## WORK TO BE COMPLETED
With pictures excluded, output exactly the lines that run from the first line of the data below through the line containing "Although real estate commission is negotiable".

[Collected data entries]
*** Block opens ***

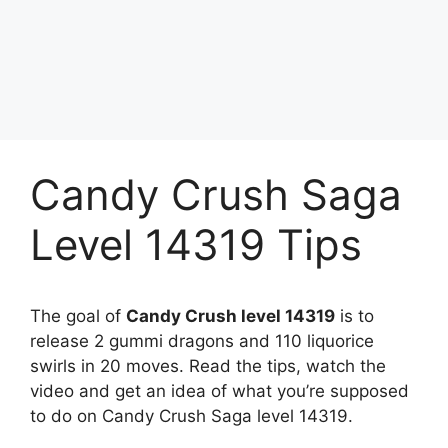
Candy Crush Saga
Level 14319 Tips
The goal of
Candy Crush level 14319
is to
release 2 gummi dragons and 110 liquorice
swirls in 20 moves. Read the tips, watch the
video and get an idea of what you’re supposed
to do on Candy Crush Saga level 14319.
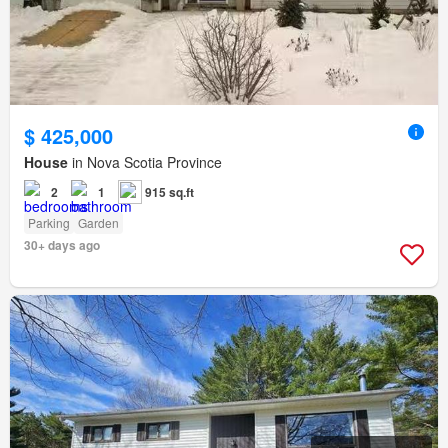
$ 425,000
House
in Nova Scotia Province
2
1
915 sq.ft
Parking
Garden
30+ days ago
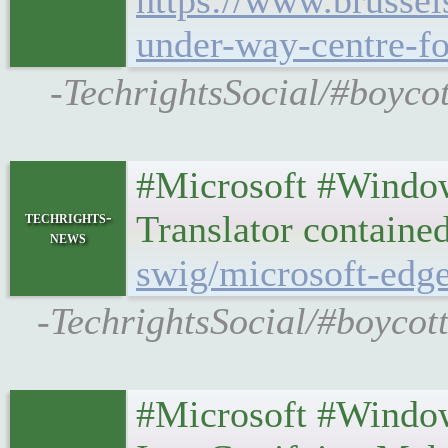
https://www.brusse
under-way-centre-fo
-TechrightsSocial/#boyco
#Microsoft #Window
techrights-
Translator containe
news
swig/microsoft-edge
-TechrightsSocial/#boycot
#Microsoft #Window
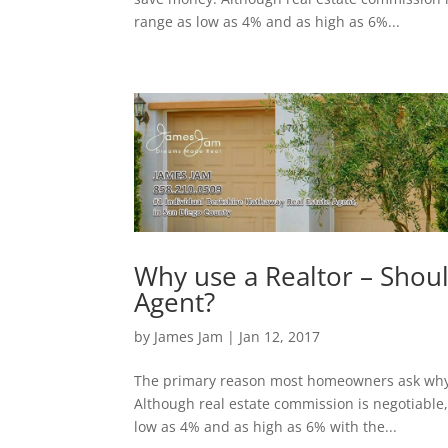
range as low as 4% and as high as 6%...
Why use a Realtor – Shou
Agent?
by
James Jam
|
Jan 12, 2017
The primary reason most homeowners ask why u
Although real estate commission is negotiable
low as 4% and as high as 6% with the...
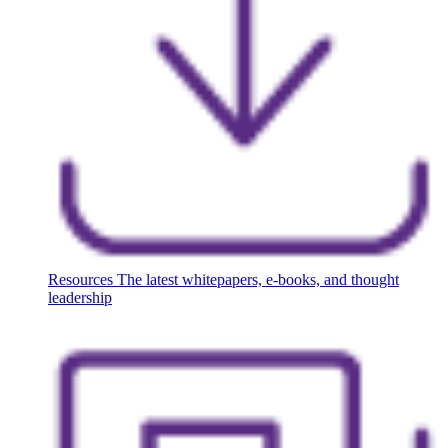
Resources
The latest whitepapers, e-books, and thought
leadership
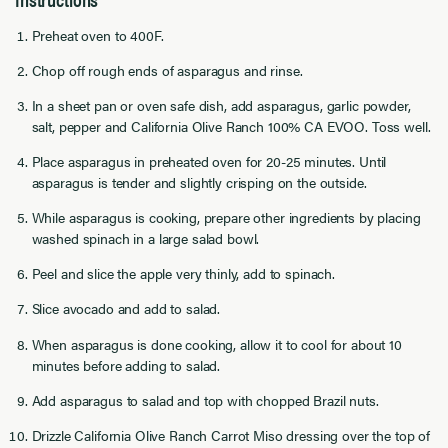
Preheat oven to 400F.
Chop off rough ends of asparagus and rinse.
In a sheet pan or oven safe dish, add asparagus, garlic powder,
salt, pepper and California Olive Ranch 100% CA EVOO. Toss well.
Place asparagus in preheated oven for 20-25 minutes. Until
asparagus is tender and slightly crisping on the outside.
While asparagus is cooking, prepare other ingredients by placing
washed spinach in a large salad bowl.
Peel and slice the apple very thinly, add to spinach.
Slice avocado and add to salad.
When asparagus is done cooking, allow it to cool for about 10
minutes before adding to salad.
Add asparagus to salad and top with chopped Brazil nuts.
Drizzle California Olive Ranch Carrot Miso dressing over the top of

*** Block closes ***

## RESULT OF THIS EXERCISE
Candy Crush Saga
Level 14319 Tips
The goal of
Candy Crush level 14319
is to
release 2 gummi dragons and 110 liquorice
swirls in 20 moves. Read the tips, watch the
video and get an idea of what you’re supposed
to do on Candy Crush Saga level 14319.
$ 425,000
House
in Nova Scotia Province
2
1
915 sq.ft
Parking
Garden
30+ days ago
https://www.brusse
under-way-centre-fo
-TechrightsSocial/#boyco
#Microsoft #Window
techrights-
Translator containe
news
swig/microsoft-edge
-TechrightsSocial/#boycot
#Microsoft #Window
range as low as 4% and as high as 6%...
Why use a Realtor – Shou
Agent?
by
James Jam
|
Jan 12, 2017
The primary reason most homeowners ask why u
Although real estate commission is negotiable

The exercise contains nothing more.